Corporate businesses are highly targeted and addressed when it comes to its operations in relation to environmental and social sustainability. Large companies have heavy investments and always tend to produce large outputs to meet costs and earn higher profits. During producing and cultivating profits, resources tend to be overstretched and pollutants released in the environment. Excessive use of resources threatens the universe existence and pollutants compromise the health of workers and the public. Consequently, the concept of corporate social responsibility applies to govern economic, social and environmental factors sustainably. Large companies’ moral obligation towards the environment and the public is always in question due to globalisation. Corporate business needs to maintain sustainable operation for the better of the universe (Maldonado-Erazo et al., 2020). Corporate businesses are expected to have stable premises, observe health standards, use energy-efficient methods, and be socially responsible.

           Reckless production and dumping in the universe have led to climatic changes such as increased temperatures, seasonal unpredictability, rising sea level, extreme weather conditions and increased floods and droughts. Today large companies have to minimise the use of resources, survive on the available scarce opportunities and meet the societal expectation. Today’s corporate businesses have to reduce resource use, reuse and recycle them if possible, and if unavoidable, dispose of them effectively so that they do not pose a danger to the bio-system.

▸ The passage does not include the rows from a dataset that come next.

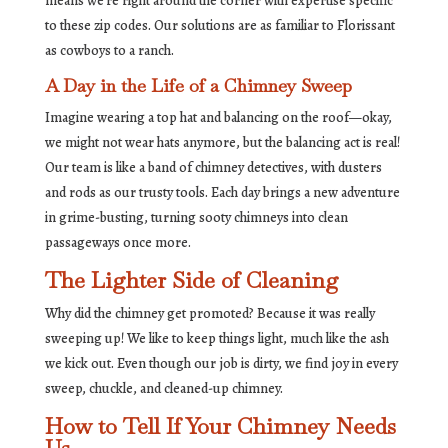
means we’re right around the corner with expertise specific
to these zip codes. Our solutions are as familiar to Florissant
as cowboys to a ranch.
A Day in the Life of a Chimney Sweep
Imagine wearing a top hat and balancing on the roof—okay,
we might not wear hats anymore, but the balancing act is real!
Our team is like a band of chimney detectives, with dusters
and rods as our trusty tools. Each day brings a new adventure
in grime-busting, turning sooty chimneys into clean
passageways once more.
The Lighter Side of Cleaning
Why did the chimney get promoted? Because it was really
sweeping up! We like to keep things light, much like the ash
we kick out. Even though our job is dirty, we find joy in every
sweep, chuckle, and cleaned-up chimney.
How to Tell If Your Chimney Needs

The corporate business also needs to be flexible to technological advancement and innovation to design products that will reduce pressure or serve as substitutes to natural resources.

Similarities and differences between CSR strategies in SME and corporate business

The sustainable measures in small and middle-sized enterprises and in corporate businesses are similar since they all interact with the community and society. In both cases, the stakeholders have ethical responsibility of ensuring a safe environment, proper use of resources, the safety of workers and public and meeting society expectation.

The differences in CSR strategies implemented in SME and corporate business originate from less regulation in SME and more emphasis on corporate businesses. SME are overlooked and  denied resources necessary for enacting sustainable business strategies.

The Obstacles to organisational sustainability in business management

CSR barriers include difficulties in identifying and coordinating the organisation’s business model and sustainable approaches and extra expenses required for implementation of the policy. 

Conclusion

Business sustainability is an ethical process that every organisation should attach significance. Business cannot operate without the environment and people, therefore, they should engage in appropriate sustainable activities. Corporate Social Responsibility is a concept that merges an organisation’s financial plans with the society and environment. Corporate business and small and medium-sized business have a moral duty to protect, nurture and maintain the environment.